## AIM OF THE EXERCISE
Pull every line containing the word "output" out of the material below.

## MATERIAL FOR THIS EXERCISE
══════════
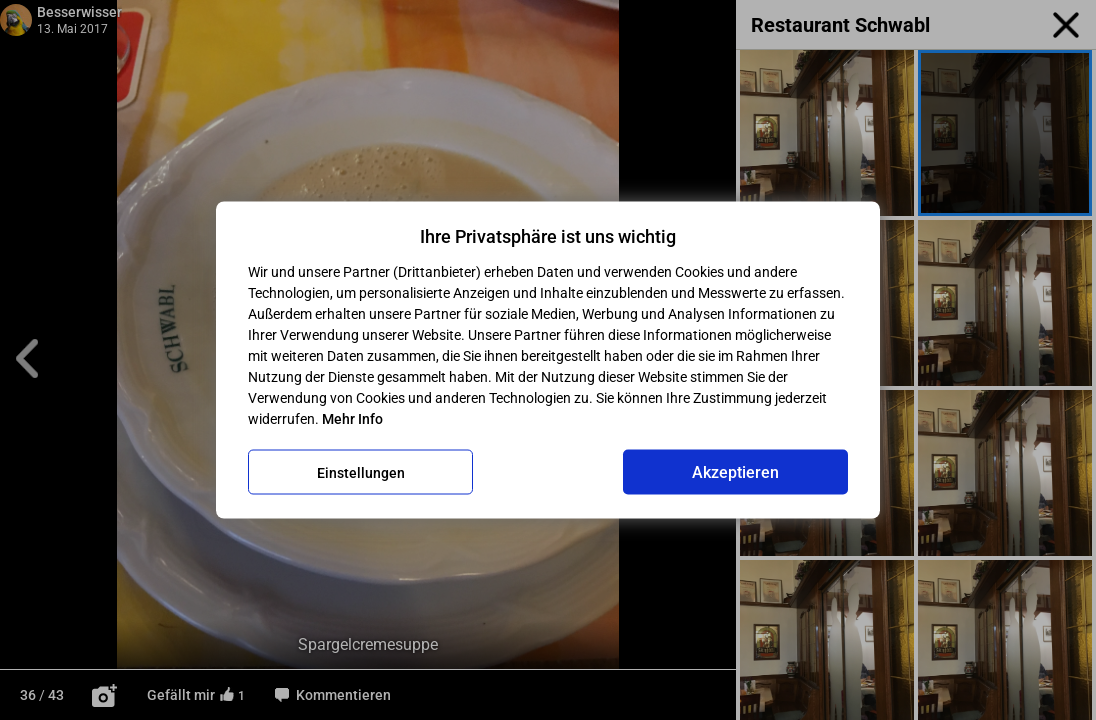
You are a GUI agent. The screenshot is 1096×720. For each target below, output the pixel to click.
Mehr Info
══════════
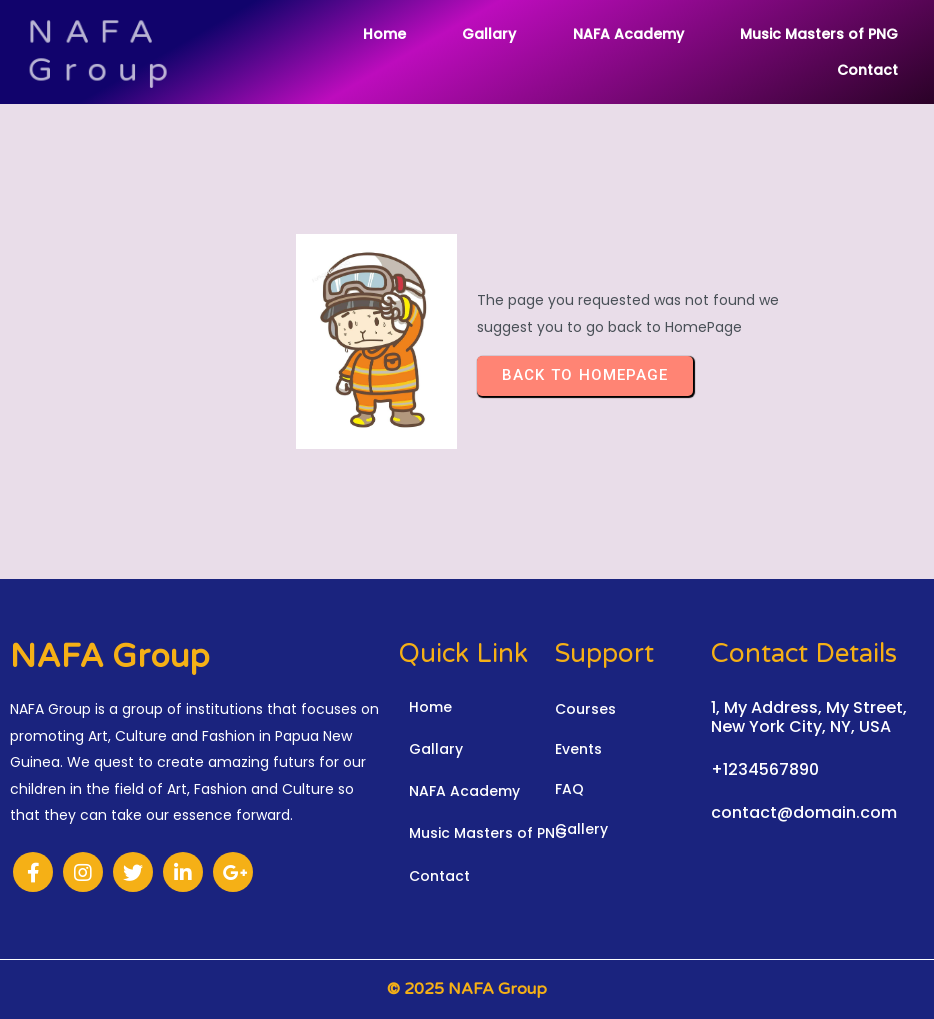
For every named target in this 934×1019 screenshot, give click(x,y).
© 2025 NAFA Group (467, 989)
══════════
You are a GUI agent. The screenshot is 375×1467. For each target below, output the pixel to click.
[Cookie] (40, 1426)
══════════
## WRITTEN ANSWER
You are a GUI agent. The screenshot is 1096×720. For each target below, output the pixel to click.
You are a GUI agent. The screenshot is 375×1467. For each target below, output the pixel to click.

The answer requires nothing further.